I have included as many scope paths as I can find that even looked remotely relevant.

This is a problem. You cannot just throw all scopes to the wall and see what sticks. First you need to have enabled the relevant APIs on your GCP project. In this case you don't actually need the Groups Settings API, instead you need the Directory API, also known as Admin SDK API:

Admin SDK lets administrators of enterprise domains to view and manage resources like user, groups etc. It also provides audit and usage reports of domain.

Next, to know the scopes you can refer to Google's documentation. The groups.list method has the scopes that you need to use to list all Groups in the domain. In this case you can just use https://www.googleapis.com/auth/admin.directory.group.

Also, in the groups.list documentation I linked above you can see that you need to specify either the parameter customer for all groups within the Google Workspace account or domain for just one of its subdomains. You can also just use the my_customer alias to search everything within the account. The Python documentation here has its equivalent for the Python library. All of this means that your line to call groups.list should specify the customer like this:

foobar = service.groups().list(customer="my_customer").execute()

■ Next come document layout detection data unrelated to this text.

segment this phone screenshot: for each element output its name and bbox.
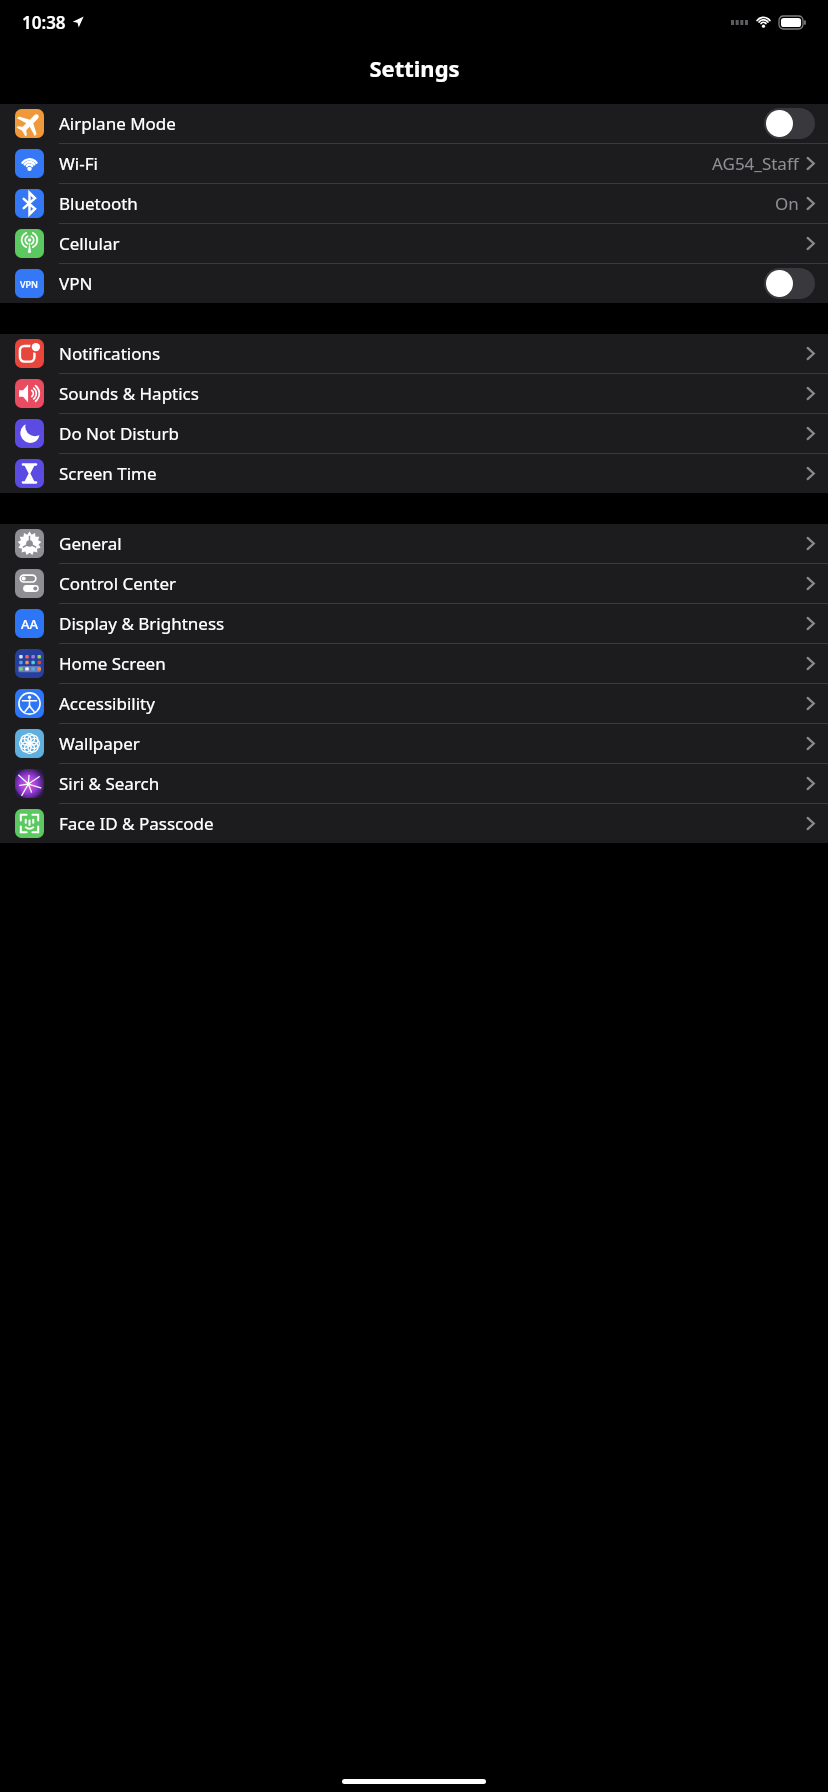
button[interactable]: Bluetooth bbox=[0, 184, 828, 224]
button[interactable]: VPN bbox=[0, 264, 828, 303]
staticText: Bluetooth bbox=[59, 192, 138, 215]
staticText: Home Screen bbox=[59, 652, 166, 675]
staticText: Cellular bbox=[59, 232, 120, 255]
staticText: Screen Time bbox=[59, 462, 157, 485]
staticText: Accessibility bbox=[59, 692, 155, 715]
button[interactable]: Accessibility bbox=[0, 684, 828, 724]
button[interactable]: Wallpaper bbox=[0, 724, 828, 764]
button[interactable]: Face ID & Passcode bbox=[0, 804, 828, 843]
staticText: 10:38 bbox=[22, 11, 66, 34]
button[interactable]: Airplane Mode bbox=[764, 108, 815, 139]
button[interactable]: Notifications bbox=[0, 334, 828, 374]
staticText: Face ID & Passcode bbox=[59, 812, 214, 835]
button[interactable]: Screen Time bbox=[0, 454, 828, 493]
staticText: Do Not Disturb bbox=[59, 422, 179, 445]
staticText: VPN bbox=[59, 272, 93, 295]
staticText: Control Center bbox=[59, 572, 177, 595]
button[interactable]: Home Screen bbox=[0, 644, 828, 684]
staticText: Siri & Search bbox=[59, 772, 160, 795]
button[interactable]: Sounds & Haptics bbox=[0, 374, 828, 414]
staticText: VPN bbox=[20, 278, 39, 290]
button[interactable]: Do Not Disturb bbox=[0, 414, 828, 454]
staticText: Settings bbox=[369, 53, 460, 83]
staticText: On bbox=[775, 192, 799, 215]
button[interactable]: Siri & Search bbox=[0, 764, 828, 804]
staticText: Airplane Mode bbox=[59, 112, 176, 135]
button[interactable]: Control Center bbox=[0, 564, 828, 604]
button[interactable]: Wi-Fi bbox=[0, 144, 828, 184]
button[interactable]: General bbox=[0, 524, 828, 564]
staticText: Wi-Fi bbox=[59, 152, 98, 175]
staticText: Wallpaper bbox=[59, 732, 140, 755]
staticText: Notifications bbox=[59, 342, 161, 365]
button[interactable]: Cellular bbox=[0, 224, 828, 264]
staticText: General bbox=[59, 532, 122, 555]
staticText: Sounds & Haptics bbox=[59, 382, 199, 405]
staticText: AG54_Staff bbox=[712, 152, 799, 175]
staticText: AA bbox=[21, 615, 39, 633]
button[interactable]: Airplane Mode bbox=[0, 104, 828, 144]
staticText: Display & Brightness bbox=[59, 612, 225, 635]
button[interactable]: AA bbox=[0, 604, 828, 644]
button[interactable]: VPN bbox=[764, 268, 815, 299]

Finally, you seem to be using a service account's credentials. This means that you need to first enable domain-wide delegation for your service account so it can impersonate your user accounts, next, you have to impersonate an admin that already has the privileges to manage groups in the Admin Console. You can refer to the Google OAuth docs to check out how to do this, and here's also a Python sample. Pretty much you can just create a copy of the credentials while specifying the admin account, like this:

delegated_credentials=credentials.with_subject("admin@yourdomain.com")

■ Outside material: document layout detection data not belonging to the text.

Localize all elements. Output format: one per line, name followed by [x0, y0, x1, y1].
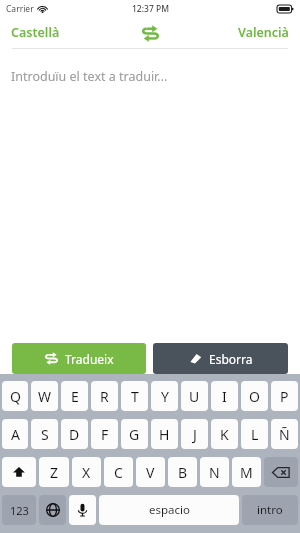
staticText: L: [251, 425, 259, 444]
button[interactable]: Q: [2, 381, 28, 411]
staticText: D: [69, 425, 80, 444]
staticText: 123: [10, 503, 29, 518]
button[interactable]: Change keyboard: [39, 495, 66, 525]
button[interactable]: Valencià: [227, 19, 300, 46]
staticText: F: [101, 425, 109, 444]
button[interactable]: Backspace: [264, 457, 298, 487]
button[interactable]: Swap languages: [137, 20, 163, 46]
staticText: M: [240, 463, 253, 482]
button[interactable]: Tradueix: [12, 343, 146, 374]
staticText: Tradueix: [65, 351, 114, 367]
button[interactable]: I: [211, 381, 238, 411]
staticText: X: [82, 463, 91, 482]
button[interactable]: O: [241, 381, 268, 411]
button[interactable]: S: [31, 419, 58, 449]
button[interactable]: intro: [242, 495, 298, 525]
button[interactable]: K: [211, 419, 238, 449]
button[interactable]: Esborra: [153, 343, 288, 374]
staticText: Valencià: [238, 24, 289, 41]
staticText: R: [100, 387, 109, 406]
staticText: Ñ: [279, 425, 290, 444]
button[interactable]: C: [104, 457, 133, 487]
staticText: J: [193, 425, 197, 444]
button[interactable]: M: [232, 457, 261, 487]
button[interactable]: E: [61, 381, 88, 411]
button[interactable]: F: [91, 419, 118, 449]
button[interactable]: Introduïu el text a traduir...: [0, 49, 300, 343]
staticText: H: [159, 425, 170, 444]
staticText: W: [38, 387, 52, 406]
button[interactable]: P: [271, 381, 298, 411]
staticText: C: [114, 463, 123, 482]
staticText: N: [209, 463, 220, 482]
button[interactable]: T: [121, 381, 148, 411]
button[interactable]: J: [181, 419, 208, 449]
button[interactable]: H: [151, 419, 178, 449]
staticText: Z: [50, 463, 59, 482]
button[interactable]: D: [61, 419, 88, 449]
staticText: K: [220, 425, 229, 444]
button[interactable]: L: [241, 419, 268, 449]
button[interactable]: Castellà: [0, 19, 71, 46]
staticText: Q: [10, 387, 21, 406]
staticText: Introduïu el text a traduir...: [11, 68, 168, 85]
button[interactable]: V: [136, 457, 165, 487]
staticText: B: [178, 463, 188, 482]
button[interactable]: Z: [39, 457, 69, 487]
staticText: Esborra: [209, 351, 253, 367]
button[interactable]: 123: [2, 495, 36, 525]
staticText: G: [129, 425, 140, 444]
staticText: O: [249, 387, 260, 406]
button[interactable]: B: [168, 457, 197, 487]
button[interactable]: W: [31, 381, 58, 411]
staticText: P: [280, 387, 289, 406]
staticText: S: [41, 425, 49, 444]
staticText: Y: [161, 387, 169, 406]
staticText: E: [71, 387, 79, 406]
staticText: V: [146, 463, 155, 482]
staticText: I: [222, 387, 227, 406]
button[interactable]: N: [200, 457, 229, 487]
button[interactable]: espacio: [99, 495, 239, 525]
button[interactable]: G: [121, 419, 148, 449]
staticText: T: [131, 387, 139, 406]
staticText: espacio: [149, 502, 190, 518]
staticText: Carrier: [6, 3, 34, 15]
staticText: Castellà: [11, 24, 60, 41]
staticText: U: [189, 387, 200, 406]
button[interactable]: X: [72, 457, 101, 487]
staticText: intro: [257, 502, 283, 518]
button[interactable]: Ñ: [271, 419, 298, 449]
button[interactable]: U: [181, 381, 208, 411]
staticText: A: [11, 425, 20, 444]
button[interactable]: Dictation: [69, 495, 96, 525]
button[interactable]: Y: [151, 381, 178, 411]
staticText: 12:37 PM: [132, 3, 169, 15]
button[interactable]: A: [2, 419, 28, 449]
button[interactable]: R: [91, 381, 118, 411]
button[interactable]: Shift: [2, 457, 36, 487]
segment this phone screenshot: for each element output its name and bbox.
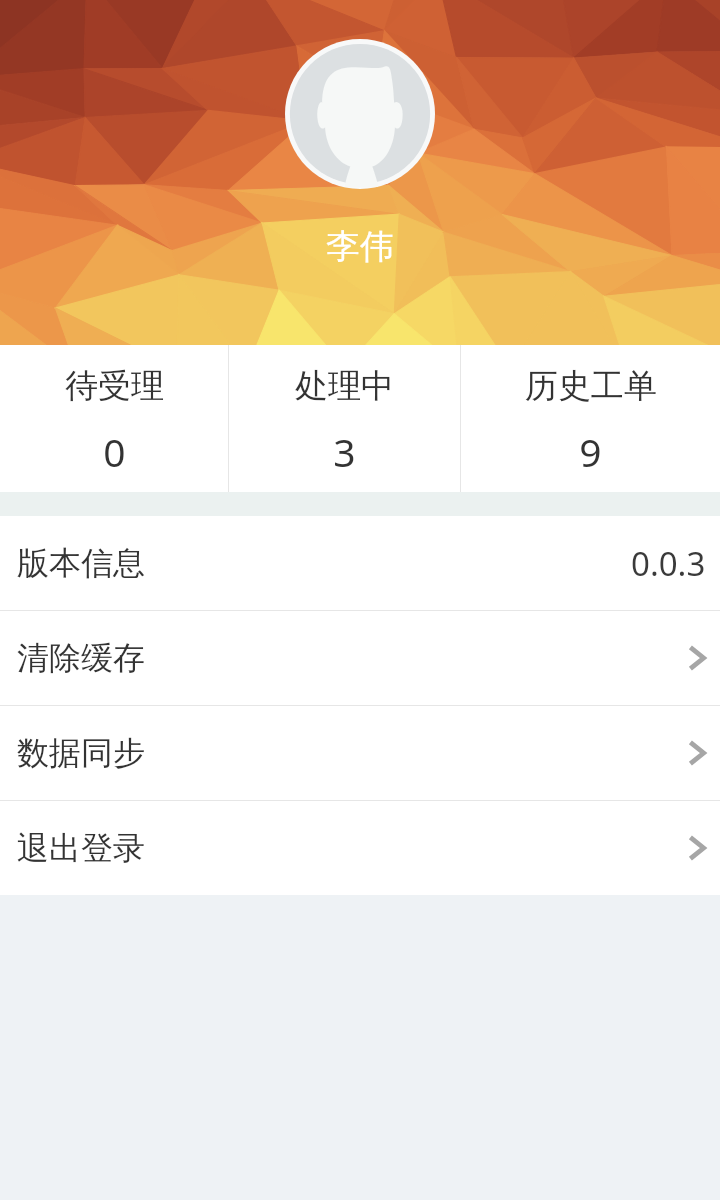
button[interactable]: 处理中 [229,345,460,492]
button[interactable]: 清除缓存 [0,611,720,705]
staticText: 0.0.3 [631,541,706,586]
staticText: 历史工单 [525,365,657,407]
staticText: 退出登录 [17,828,145,868]
button[interactable]: 历史工单 [461,345,720,492]
staticText: 数据同步 [17,733,145,773]
staticText: 3 [333,425,356,478]
staticText: 清除缓存 [17,638,145,678]
staticText: 0 [103,425,126,478]
button[interactable]: 数据同步 [0,706,720,800]
staticText: 版本信息 [17,543,145,583]
button[interactable]: 版本信息 [0,516,720,610]
staticText: 待受理 [65,365,164,407]
button[interactable]: 待受理 [0,345,228,492]
staticText: 李伟 [326,225,394,268]
staticText: 处理中 [295,365,394,407]
staticText: 9 [579,425,602,478]
button[interactable]: 退出登录 [0,801,720,895]
other: User avatar [285,39,435,189]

Here's a sample based on your code that worked for me after taking all of the above into account:

from __future__ import print_function

import os.path

from google.auth.transport.requests import Request
from google.oauth2.credentials import Credentials
from google_auth_oauthlib.flow import InstalledAppFlow
from googleapiclient.discovery import build
from google.oauth2 import service_account

SCOPES = ['https://www.googleapis.com/auth/admin.directory.group']

SERVICE_ACCOUNT_FILE = 'privkey.json'

def main():

    credentials = service_account.Credentials.from_service_account_file(
                SERVICE_ACCOUNT_FILE, scopes=SCOPES)

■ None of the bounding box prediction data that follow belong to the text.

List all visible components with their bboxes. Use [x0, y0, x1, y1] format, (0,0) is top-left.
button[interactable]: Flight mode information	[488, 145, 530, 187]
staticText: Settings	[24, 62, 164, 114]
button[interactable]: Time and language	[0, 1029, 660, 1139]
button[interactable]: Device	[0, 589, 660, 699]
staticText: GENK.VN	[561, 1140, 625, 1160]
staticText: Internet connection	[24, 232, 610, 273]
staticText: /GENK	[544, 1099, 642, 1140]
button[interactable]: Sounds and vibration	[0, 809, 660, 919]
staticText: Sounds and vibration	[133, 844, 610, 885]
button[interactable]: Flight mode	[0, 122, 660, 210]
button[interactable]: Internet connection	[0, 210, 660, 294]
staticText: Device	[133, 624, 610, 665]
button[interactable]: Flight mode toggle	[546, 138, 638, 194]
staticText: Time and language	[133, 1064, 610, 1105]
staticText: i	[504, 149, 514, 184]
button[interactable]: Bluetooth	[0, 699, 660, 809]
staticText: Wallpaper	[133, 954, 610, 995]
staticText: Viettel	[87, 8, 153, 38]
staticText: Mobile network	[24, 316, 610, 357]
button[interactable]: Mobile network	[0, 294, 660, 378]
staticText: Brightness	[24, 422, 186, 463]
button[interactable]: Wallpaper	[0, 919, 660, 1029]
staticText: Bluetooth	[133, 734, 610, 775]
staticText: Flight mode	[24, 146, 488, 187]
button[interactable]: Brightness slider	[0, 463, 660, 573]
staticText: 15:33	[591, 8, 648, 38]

    #delegate the admin credentials to the service account
    delegated_credentials=credentials.with_subject("admin@yourdomain.com")
    
    service = build('admin', 'directory_v1', credentials=delegated_credentials)

    # make sure to add the customer parameter per the documentation requirements
    foobar = service.groups().list(customer="my_customer").execute()

    print(foobar)

if __name__ == '__main__':
    main()

As you can see, aside from removing the unnecessary scopes I just changed two lines. First make sure that your GCP and service account configurations are in order and then don't forget to delegate access and specify the customer variable.